[Date Prev][Date Next][Thread Prev][Thread Next]
- Subject: Re: Plea for the support of unicode escape sequences
- From: Edgar Toernig <froese@...>
- Date: Tue, 28 Jun 2011 23:13:29 +0200
Florian Weimer wrote:
> * Edgar Toernig:
> > + case 'U': read_and_save_uniesc(ls, 8); continue;
> Shouldn't \U take only 6 digits, and only characters up to \U1fffff?
> Code points beyond that are no longer representable in the current
> version of UTF-8, after all.
The (computer-)languages I know all use \u plus 4 hex digits and,
if they support non-bmp escapes, \U plus 8 hex digits.
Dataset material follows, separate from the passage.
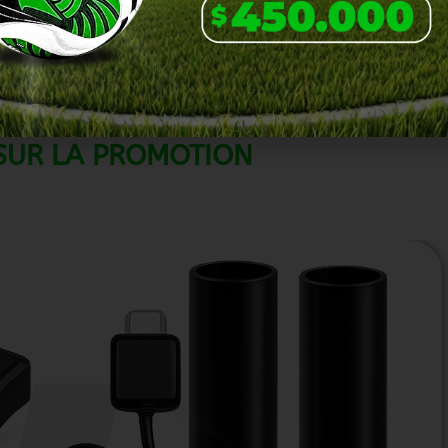
SUR LA PROMOTION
And they don't deal with the complex Unicode standard per se but
only with the encoding of code points used by the standard.
What is representable and what is covered by some standard are
two different things. I.e. the _encoding method_ given in UTF-8
supports encoding of all 32 bits of the \U-escape (as does UTF-32)
but the Unicode standard covers only the range from 0 to 0x10ffff.
Which code-points are actually valid depends on context and the
version number of the standard and are thus hard to check ;-)
Point is: Any valid Unicode code-point, when given as \u/\U-escape,
produces a valid UTF-8 byte stream for now and the foreseeable future.
Sure, you _may_ give and invalid code-points and produce non-valid
bytes but that's easy anyway ("\xff broken unicode").